A couple of guys on the team have been using the DT Swiss 1450 Mon Chasseral wheelset for training and racing this year. Our newest guy, Chris Laflamme gives his take on these wheels:

Last season I was on the hunt for a pair of solid climbing wheels that would not only aid in my weekend adventures at the hillier New England races but also survive multiple seasons of hard racing: a low budget, high performance wheelset, if you will. I had fairly limited options due to a self-imposed spending cap which is between $500-$800. (With infinite money I probably would have gone for some nifty 404 tubulars for their weight and all around performance, but alas, infinite money is rarely the case.) So, looking down at my wallet that was bereft of substantial biking equipment funds, I narrowed things down to the DT Swiss 1450 Mon Chasserals and a pair of Reynolds. Being partial to unconventional colors I gave the 1450’s stellar looking white rim the nod and looked forward to adding its hue to my bike.
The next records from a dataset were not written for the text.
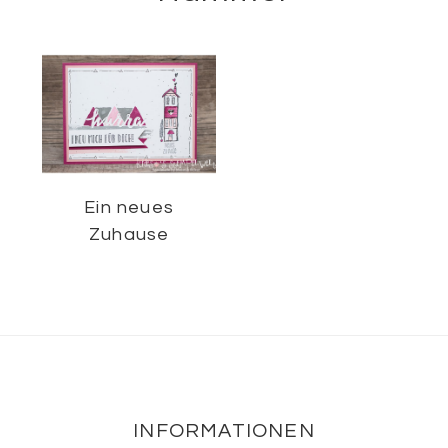
Ein neues
Zuhause
Footer
INFORMATIONEN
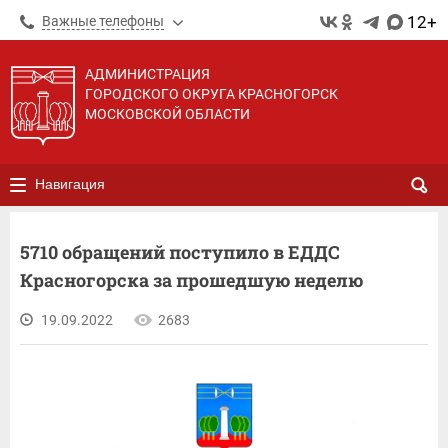
12+
Важные телефоны
АДМИНИСТРАЦИЯ
ГОРОДСКОГО ОКРУГА КРАСНОГОРСК
МОСКОВСКОЙ ОБЛАСТИ
Навигация
5710 обращений поступило в ЕДДС
Красногорска за прошедшую неделю
19.09.2022
2683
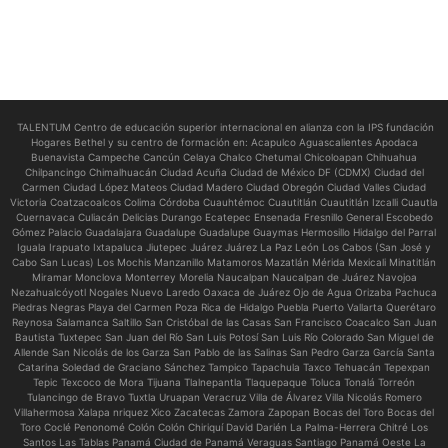
TALENTUM Centro de educación superior internacional en alianza con la IPS fundación
Hogares Bethel y su centro de formación en:
Acapulco Aguascalientes Apodaca
Buenavista Campeche Cancún Celaya Chalco Chetumal Chicoloapan Chihuahua
Chilpancingo Chimalhuacán Ciudad Acuña Ciudad de México DF (CDMX) Ciudad del
Carmen Ciudad López Mateos Ciudad Madero Ciudad Obregón Ciudad Valles Ciudad
Victoria Coatzacoalcos Colima Córdoba Cuauhtémoc Cuautitlán Cuautitlán Izcalli Cuautla
Cuernavaca Culiacán Delicias Durango Ecatepec Ensenada Fresnillo General Escobedo
Gómez Palacio Guadalajara Guadalupe Guadalupe Guaymas Hermosillo Hidalgo del Parral
Iguala Irapuato Ixtapaluca Jiutepec Juárez Juárez La Paz León Los Cabos (San José y
Cabo San Lucas) Los Mochis Manzanillo Matamoros Mazatlán Mérida Mexicali Minatitlán
Miramar Monclova Monterrey Morelia Naucalpan Naucalpan de Juárez Navojoa
Nezahualcóyotl Nogales Nuevo Laredo Oaxaca de Juárez Ojo de Agua Orizaba Pachuca
Piedras Negras Playa del Carmen Poza Rica de Hidalgo Puebla Puerto Vallarta Querétaro
Reynosa Salamanca Saltillo San Cristóbal de las Casas San Francisco Coacalco San Juan
Bautista Tuxtepec San Juan del Río San Luis Potosí San Luis Río Colorado San Miguel de
Allende San Nicolás de los Garza San Pablo de las Salinas San Pedro Garza García Santa
Catarina Soledad de Graciano Sánchez Tampico Tapachula Taxco Tehuacán Tepexpan
Tepic Texcoco de Mora Tijuana Tlalnepantla Tlaquepaque Toluca Tonalá Torreón
Tulancingo de Bravo Tuxtla Uruapan Veracruz Villa de Álvarez Villa Nicolás Romero
Villahermosa Xalapa nriquez Xico Zacatecas Zamora Zapopan Bocas del Toro Bocas del
Toro Coclé Penonomé Colón Colón Chiriquí David Darién La Palma-Herrera Chitré Los
Santos Las Tablas Panamá Ciudad de Panamá Veraguas Santiago Panamá Oeste La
First impressions were moderately good. At a claimed weight of 1450 grams (hence the name) my bike is noticeably lighter and more nimble than when running Mavic Cosmic Elites but also noticeably less stiff. At 1450 grams I was less inclined to be filled with the crippling panic that accompanies descending at 50 mph through potholes on a 1100 gram wheelset and with the Mon Chasserals I found a very good confidence-to-weight ratio that I have not since regretted even though during sprints and on flats I often times long for something more aero and stiffer.

After a season and a half of fairly hard racing over many roads with less than ideal surfaces they have hit the truing stand 2 times and are probably due for another minor tweak soon. The bearings roll as smoothly, or more smoothly, than when they were new, and the braking surface - somewhat unexpectantly - is showing little signs of wear. I keep them well protected by always travelling with them inside the very pro looking wheelbags that were a surprise bonus and included in the package.

The major problem with these wheels is thankfully an easily ameliorated one. It would not be an overstatement to say that the rim strips that come stock with these wheels need to be immediately removed and set on fire. I read a warning that these strips would be garbage from the beginning on roadbikereview.com. But, idiotically, I paid it little heed. The first of three flats caused by these free floating, non-adhesive, chinsy plastic strips was descending down from the start finish of last year’s Sturbridge, MA road race. The subsequent 2 were JRAs while commuting to work trying to determine what was wrong with the wheels. After I took them out and replaced them with the tried and true adhesive Fond de Jante strips I have been flat free.

Overall, I would refer to this wheel as more of an all-around wheel and not a climbing specific one as it’s namesake suggests (Mon Chasseral being a mountain in Switzerland). At 1450 grams it is not light enough to float with the hyper specialized climbing wheelsets out there but is light enough to not be any real liability on the hills. The added weight gives added confidence when glancing over unseen potholes and other undesirable road obstacles and should add longevity. At a retail price of between $700-$800 (depending on where you get them) this wheelset leaves you moderately light, feeling solid and confident in your equipment, but not feeling like you are riding budget wheels.

I don’t think I would buy them again, simply because of the vast array of wheels out there. I would probably spend a little more to try something that is stiffer, more aero, and just as light. But, that being said, I will be racing the 1450’s for the remainder of the season and will not have any qualms about it.